## [Exercise goal]
What is needed is an exact copy of the lines from the one containing "す。 恵方巻きは、節分の日に恵方（その年の縁起の良い方向）を" through the final line of the material below.

## [Data for the task]
────────────────────────────────────────
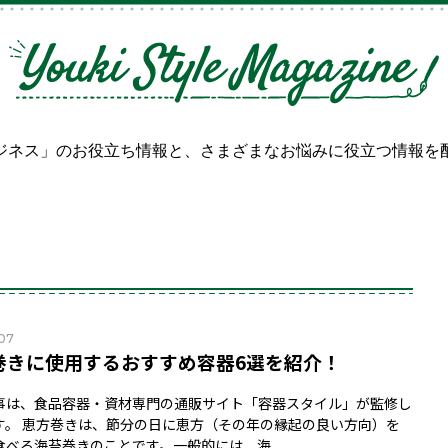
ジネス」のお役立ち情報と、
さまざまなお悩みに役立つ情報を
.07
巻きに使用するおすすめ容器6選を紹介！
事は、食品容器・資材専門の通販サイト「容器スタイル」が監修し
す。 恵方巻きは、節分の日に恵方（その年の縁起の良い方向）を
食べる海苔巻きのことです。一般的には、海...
────────────────────────────────────────
## [Answer to the exercise]
す。 恵方巻きは、節分の日に恵方（その年の縁起の良い方向）を
食べる海苔巻きのことです。一般的には、海...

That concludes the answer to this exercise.